Re: [PATCH v2 0/4] Commit-graph: Generation Number v2 Fixes

Ævar Arnfjörð Bjarmason <avarab@xxxxxxxxx> · Tue, 01 Mar 2022 18:23:43 +0100

On Mon, Feb 28 2022, Derrick Stolee via GitGitGadget wrote:

> In particular, Git has been ignoring corrected commit dates since shortly
> after they were introduced. This is due to a bug I introduced when trying to
> make split commit-graphs safer with mixed generation number versions. I also
> noticed an issue with the offset overflows that I only noticed after writing
> generation number v3 using a smaller offset size, actually triggering the
> bug in the test suite.

I think sans existing small issues/fixes I noted this looks good.

Just a bit on the overall direction/design. And don't worry, not the
verison v.s. chunk all over again (except notes about how the two
versions eventually interact) :)

I.e. the post-state here looks good, but I wondered about the direction
of:

 * We have a commitGraph.readChangedPaths for *reading* BIDX/BDAT, on by default
 * We have a commitgraph.generationVersion which pre this series is 1, post-2.
 * >= 2 means look at the GDAT/GDOV chunk, and when splitting/rewriting etc.
   carry them forward.

So, I wonder:

A. Do we really need these "yes I'll read this thing in the file" settings at all?

   Isn't it sufficient to have core.commitGraph=false as an escape hatch, do we
   really need to be able to selectively ignore individual parts of the file on-disk?

B. For a "selective ignore" the commitGraph.readChangedPaths=BOOL makes sense, but
   given the follow-up series it seems odd to end up with a commitgraph.generationVersion=3
   which bumps the top-level version of the commit-graph.

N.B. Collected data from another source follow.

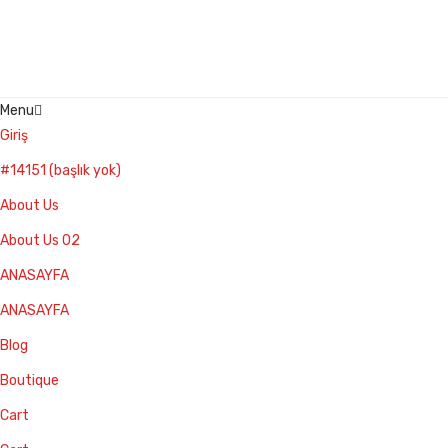
Menu
Giriş
#14151 (başlık yok)
About Us
About Us 02
ANASAYFA
ANASAYFA
Blog
Boutique
Cart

I.e. commitgraph.generationVersion=2 *is* optional since the GDAT/GCOV
chunks can be ignored, but commitgraph.generationVersion=3 is *not* since
it'll also bump the format version to v2 (not v3!).

So yeah, like I said I'm being quiet about the top-level version
v.s. chunks here blah blah :)

But for the end-state you want (as I understand it) wouldn't this make
more sense:

1. Just say we have write settings + "core.commitGraph=false" escape
   hatch, no "selective read".

2. Make commitgraph.generationVersion=2 an alias for a more obviously named
   commitGraph.readGenerationData=true (optional). Maybe deprecate
   "commitGraph.readGenerationData" (say "error: just don't write it then")

3. Never have a commitgraph.generationVersion=3 setting, but instead
   add say a core.writeCommitGraphVersion=2.

   We'd thus not be conflating "commitgraph.generationVersion" which *is*
   optional and is on both the read *and* write side, with your WIP
   commitgraph.generationVersion=3 which also changes how writes happen,
   but is not at all optional for reads. You'll either support it or get a
   warning() when loading the graph.

I think this should all be OK, and I don't think it conflicts with your
stated preferences about the top-level version v.s. optional/redundant
chunks.

It makes things simpler since we'd always read data we find, with no
"maybe ignore it if it's there" settings.

And it avoids user confusion of e.g. getting an error about not
understanding a v2 graph after setting a commitgraph.generationVersion=3
setting (since one is 0-indexed...), and having "versions" in the same
config setting being first optionalon read/write, to very much not
optional.